Я сказал, что независимо от того, соглашается человек со взглядами Куна или нет, они являются влиятельными и побудительными, а одна из моих целей как автора — не только информирование читателей, но и провоцирование их.

— Вы должны стремиться сообщить об одной из истин,которые открывают, а не стремиться провоцировать. Вот что должно быть целью автора, пишущего о науке, — сурово заявил Виттен.

— Я пытаюсь делать и то и другое, — ответил я.

— Это очень слабый ответ, — сказал Виттен. — Провоцирование людей или их интеллектуальная стимуляция должны быть побочнымпродуктом репортажа о некоторых истинах, которые открывают.

Вот еще один признак наивного иронического ученого: когда он говорит «истина», иронии нет, улыбки тоже нет; слово подразумевается с большой буквы. В качестве епитимьи за мои журналистские грехи мне следует написать подряд пять статей о математиках, предложил Виттен; если я не знаю, кто из математиков достоин такого внимания, он порекомендует нескольких. (Виттен не понимал, что льет воду на мельницу тех, кто заявляет, что он в меньшей степени физик, чем математик.)

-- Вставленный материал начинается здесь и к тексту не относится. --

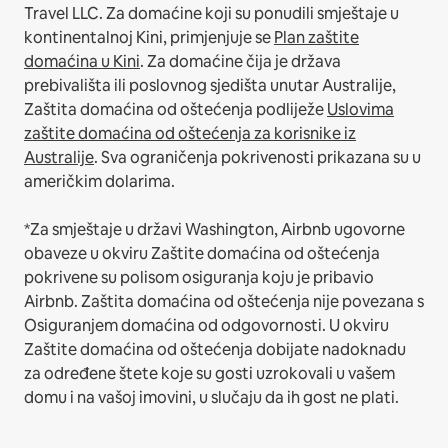
Travel LLC.
Za domaćine koji su ponudili smještaje u
kontinentalnoj Kini, primjenjuje se
Plan zaštite
domaćina u Kini
.
Za domaćine čija je država
prebivališta ili poslovnog sjedišta unutar Australije,
Zaštita domaćina od oštećenja podliježe
Uslovima
zaštite domaćina od oštećenja za korisnike iz
Australije
. Sva ograničenja pokrivenosti prikazana su u
američkim dolarima.
*Za smještaje u državi Washington, Airbnb ugovorne
obaveze u okviru Zaštite domaćina od oštećenja
pokrivene su polisom osiguranja koju je pribavio
Airbnb. Zaštita domaćina od oštećenja nije povezana s
Osiguranjem domaćina od odgovornosti. U okviru
Zaštite domaćina od oštećenja dobijate nadoknadu
za određene štete koje su gosti uzrokovali u vašem
domu i na vašoj imovini, u slučaju da ih gost ne plati.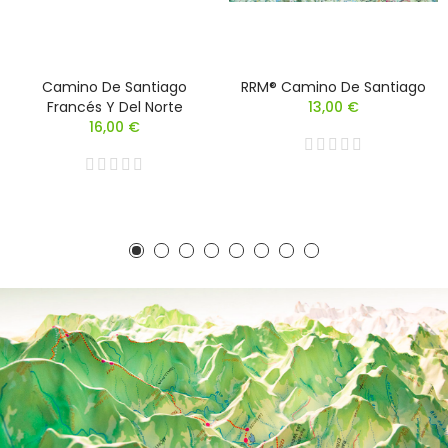
Camino De Santiago
RRM® Camino De Santiago
Francés Y Del Norte
13,00 €
16,00 €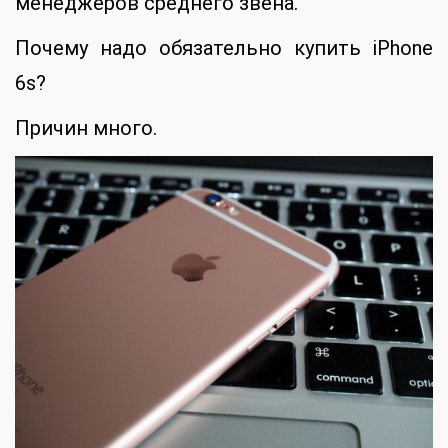
менеджеров среднего звена.
Почему надо обязательно купить iPhone
6s?
Причин много.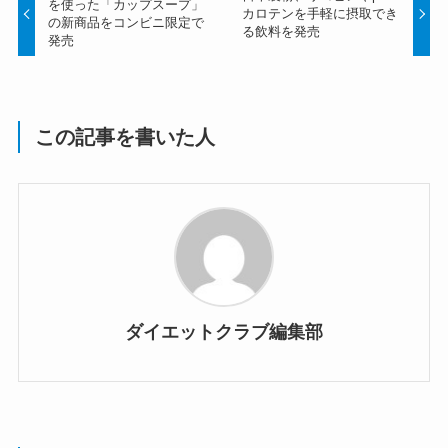
を使った「カップスープ」
カロテンを手軽に摂取でき
の新商品をコンビニ限定で
る飲料を発売
発売
この記事を書いた人
ダイエットクラブ編集部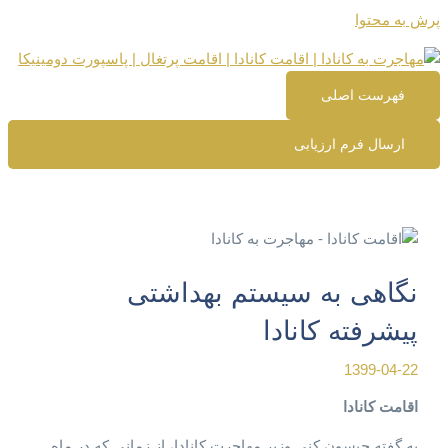
پرش به محتوا
فهرست اصلی
ارسال فرم ارزیابی
نگاهی به سیستم بهداشتی
پیشرفته کانادا
1399-04-22
اقامت کانادا
به گفته جیسون کنی وزیر مهاجرت کانادا، از زمانی که در ماه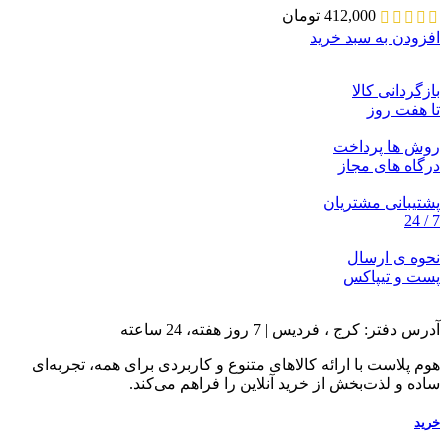
412,000
تومان
افزودن به سبد خرید
بازگردانی کالا
تا هفت روز
روش ها پرداخت
درگاه های مجاز
پشتیبانی مشتریان
7 / 24
نحوه ی ارسال
پست و تیپاکس
آدرس دفتر: کرج ، فردیس | 7 روز هفته، 24 ساعته
هوم پلاست با ارائه کالاهای متنوع و کاربردی برای همه، تجربه‌ای
ساده و لذت‌بخش از خرید آنلاین را فراهم می‌کند.
خرید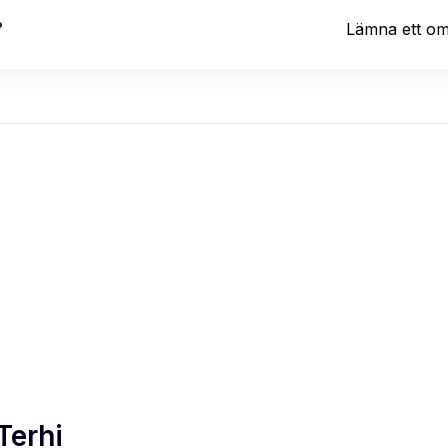
?
Lämna ett o
Terhi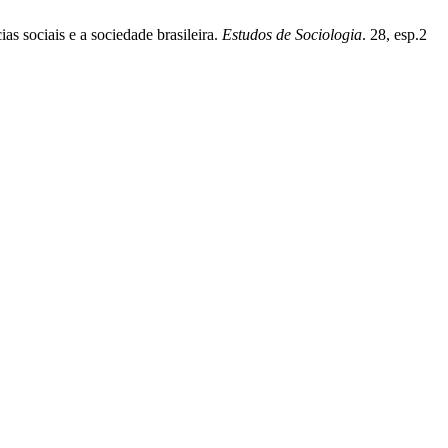
s sociais e a sociedade brasileira.
Estudos de Sociologia
. 28, esp.2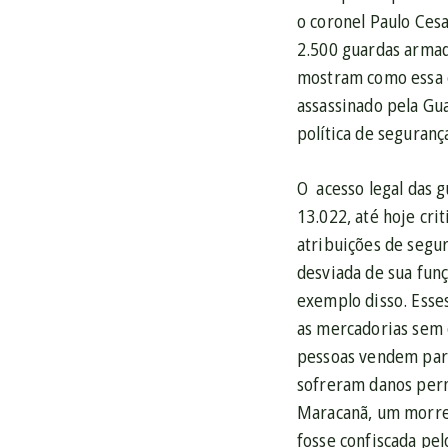
o coronel Paulo Ces
2.500 guardas armad
mostram como essa e
assassinado pela Gu
política de seguran
O acesso legal das 
13.022, até hoje cri
atribuições de segu
desviada de sua fun
exemplo disso. Esse
as mercadorias sem 
pessoas vendem para
sofreram danos perm
Maracanã, um morreu
fosse confiscada pe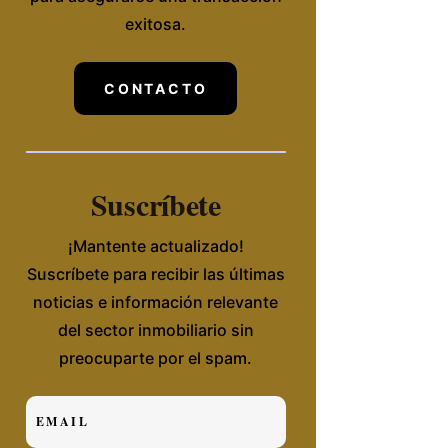
exitosa.
CONTACTO
Suscríbete
¡Mantente actualizado!
Suscríbete para recibir las últimas
noticias e información relevante
del sector inmobiliario sin
preocuparte por el spam.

Поскольку полдень приближался, я попытался повернуть интервью к карьере Виттена. Он отказался отвечать на такие «личные» вопросы, как, например, на каком предмете он специализировался во время учебы в колледже и рассматривал ли он возможность какой-либо другой карьеры перед тем, как стать физиком: его биография неважна. Я знал из прочитанных заранее материалов, что хотя Виттен сын физика и всегда интересовался этим предметом, он в 1971 году закончил исторический факультет Брандейсского колледжа и планировал стать журналистом, специализирующимся на политике. Он опубликовал статьи в «Нью Репаблик» и «Нейшн». Тем не менее вскоре он решил, что для журналистики ему не хватает «здравого смысла» (или он так сказал какому-то репортеру); он поступил в Принстон, чтобы изучать физику, и в 1976 году получил докторскую степень.